Meeting to Part or Parting to Meet?

She left her home. One long second she stood there staring at the new world and then she started her journey. She took her first step, wondering what future had in store for her. She felt alone and weak, but was compelled to move forward; for this is the path destiny has chosen for her; for this is the path that will take her to where she belongs; and where she is expected to bestow her responsibility.

She met him soon on her way. She realized at that very instant that he has come to be with her and guide her safely to her destination. In time she became attached to him. 'Alone' no longer existed. They sang the words together to play the best music world has ever listened to. He took her safely with him and together they explored the new world and enjoyed the beauty of life.

She listened to the many things he told her on the way. And each time she listened, she learnt something new – about him; about herself; and about the world. Somehow she felt he wasn’t a stranger in the world which seemed new only to her. She learned to trust his instincts and just follow him wherever he took her. She couldn’t help but trust and depend on him.

From strangers to friends, and then to best friends they traveled far along the path of friendship, avoiding the bumps and always in step with each other.
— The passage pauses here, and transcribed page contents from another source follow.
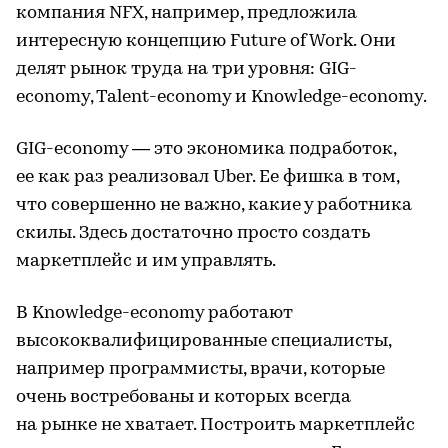
компания NFX, например, предложила
интересную концепцию Future of Work. Они
делят рынок труда на три уровня: GIG-
economy, Talent-economy и Knowledge-economy.
GIG-economy — это экономика подработок,
ее как раз реализовал Uber. Ее фишка в том,
что совершенно не важно, какие у работника
скилы. Здесь достаточно просто создать
маркетплейс и им управлять.
В Knowledge-economy работают
высококвалифицированные специалисты,
например программисты, врачи, которые
очень востребованы и которых всегда
на рынке не хватает. Построить маркетплейс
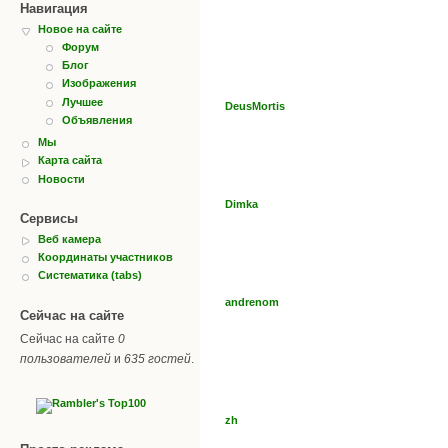
Навигация
Новое на сайте
Форум
Блог
Изображения
Лучшее
DeusMortis
Объявления
Мы
Карта сайта
Новости
Dimka
Сервисы
Веб камера
Координаты участников
Систематика (tabs)
andrenom
Сейчас на сайте
Сейчас на сайте
0
пользователей
и
635 гостей
.
zh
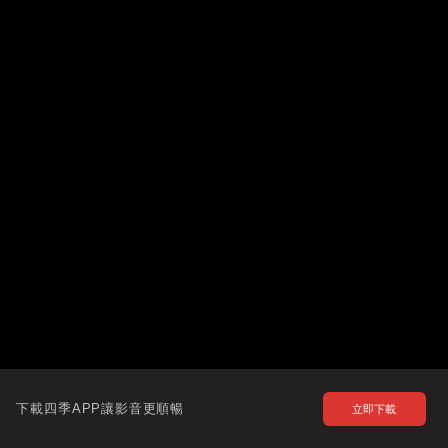
下載四季APP讓影音更順暢
立即下載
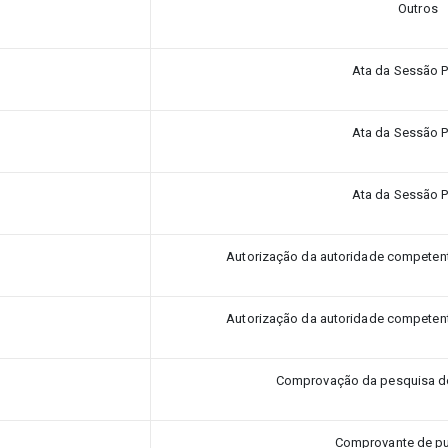
Outros
Ata da Sessão P
Ata da Sessão P
Ata da Sessão P
Autorização da autoridade competente 
Autorização da autoridade competente 
Comprovação da pesquisa do
Comprovante de pu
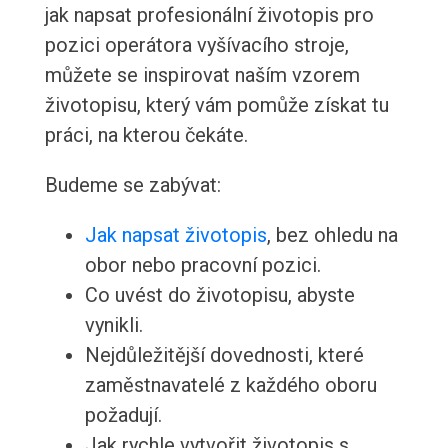
jak napsat profesionální životopis pro
pozici operátora vyšívacího stroje,
můžete se inspirovat naším vzorem
životopisu, který vám pomůže získat tu
práci, na kterou čekáte.
Budeme se zabývat:
Jak napsat životopis
, bez ohledu na
obor nebo pracovní pozici.
Co uvést do životopisu, abyste
vynikli.
Nejdůležitější dovednosti, které
zaměstnavatelé z každého oboru
požadují.
Jak rychle vytvořit životopis s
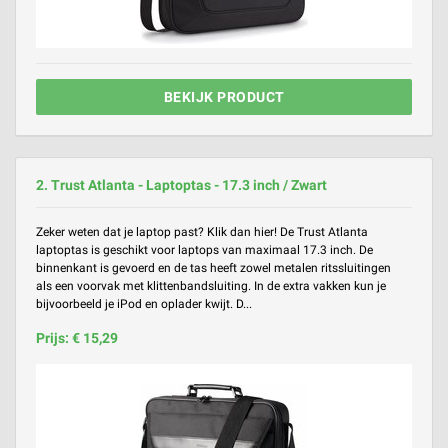
BEKIJK PRODUCT
2. Trust Atlanta - Laptoptas - 17.3 inch / Zwart
Zeker weten dat je laptop past? Klik dan hier! De Trust Atlanta
laptoptas is geschikt voor laptops van maximaal 17.3 inch. De
binnenkant is gevoerd en de tas heeft zowel metalen ritssluitingen
als een voorvak met klittenbandsluiting. In de extra vakken kun je
bijvoorbeeld je iPod en oplader kwijt. D...
Prijs: € 15,29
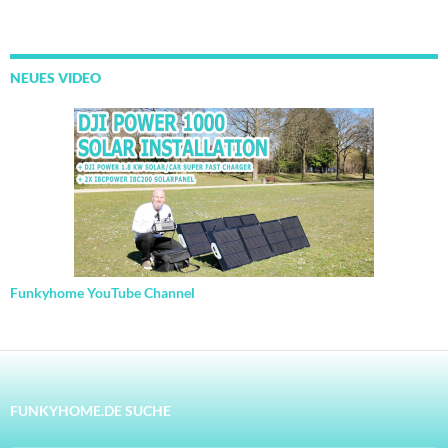
NEUES VIDEO
Funkyhome YouTube Channel
FUNKYHOME.DE SUCHE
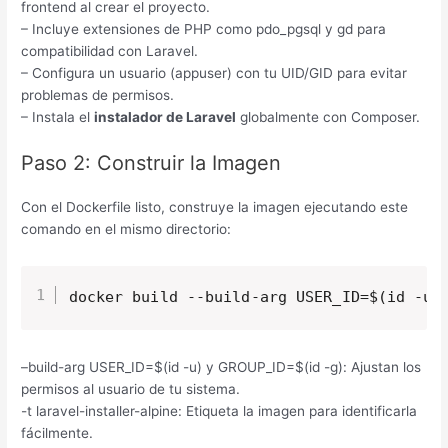
frontend al crear el proyecto.
– Incluye extensiones de PHP como pdo_pgsql y gd para
compatibilidad con Laravel.
– Configura un usuario (appuser) con tu UID/GID para evitar
problemas de permisos.
– Instala el
instalador de Laravel
globalmente con Composer.
Paso 2: Construir la Imagen
Con el Dockerfile listo, construye la imagen ejecutando este
comando en el mismo directorio:
docker build --build-arg USER_ID=$(id -u)
–build-arg USER_ID=$(id -u) y GROUP_ID=$(id -g): Ajustan los
permisos al usuario de tu sistema.
-t laravel-installer-alpine: Etiqueta la imagen para identificarla
fácilmente.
But all good things come to an end and so is this path; the path which helped her find a new friend; the path which taught her the secrets of life; the path which molded her to take up her responsibility; the path which took her to her destination; Yes. He brought her safely to where she belonged and now had to depart.

And when the path came to an end, the wonderful times they shared faded to the past. The road now seemed long. Yes, the road gets hard and things seem rough; but deep in her heart she knows that this is the way it was supposed to be; this is the point till where their association was to be.

She decided to explore all the bends of life with all its terrors, all its adventures, all its mysteries and all its joys. And all this she has to pursue by herself. He will not be with her always hereafter. But yes, he promised he will come to her in her time of need – that is what friends are for. His friendship is now a part of her world and has a special place in her heart.

And then they parted and took different paths at the cross road - wondering whether they met for parting or are parting to meet, and hoping they would meet some day.

This was how it was supposed to be for this is the story of the rain drop which was assisted by air in reaching its destiny.